*What is expected*
Look below for the line containing "ПИН-кода от карты Альфа-Банка". Output it and each remaining line of the entries exactly, and nothing else.

(Source data)

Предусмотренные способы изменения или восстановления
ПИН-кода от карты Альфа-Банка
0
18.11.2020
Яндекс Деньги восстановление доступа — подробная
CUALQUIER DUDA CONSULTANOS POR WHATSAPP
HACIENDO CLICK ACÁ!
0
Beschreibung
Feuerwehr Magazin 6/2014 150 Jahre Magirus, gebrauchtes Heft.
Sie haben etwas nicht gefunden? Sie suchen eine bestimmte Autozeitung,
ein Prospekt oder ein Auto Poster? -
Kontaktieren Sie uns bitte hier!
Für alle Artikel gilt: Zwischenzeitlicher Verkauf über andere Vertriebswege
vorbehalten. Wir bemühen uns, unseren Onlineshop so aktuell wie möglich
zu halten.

*Answer area*
ПИН-кода от карты Альфа-Банка
0
18.11.2020
Яндекс Деньги восстановление доступа — подробная
CUALQUIER DUDA CONSULTANOS POR WHATSAPP
HACIENDO CLICK ACÁ!
0
Beschreibung
Feuerwehr Magazin 6/2014 150 Jahre Magirus, gebrauchtes Heft.
Sie haben etwas nicht gefunden? Sie suchen eine bestimmte Autozeitung,
ein Prospekt oder ein Auto Poster? -
Kontaktieren Sie uns bitte hier!
Für alle Artikel gilt: Zwischenzeitlicher Verkauf über andere Vertriebswege
vorbehalten. Wir bemühen uns, unseren Onlineshop so aktuell wie möglich
zu halten.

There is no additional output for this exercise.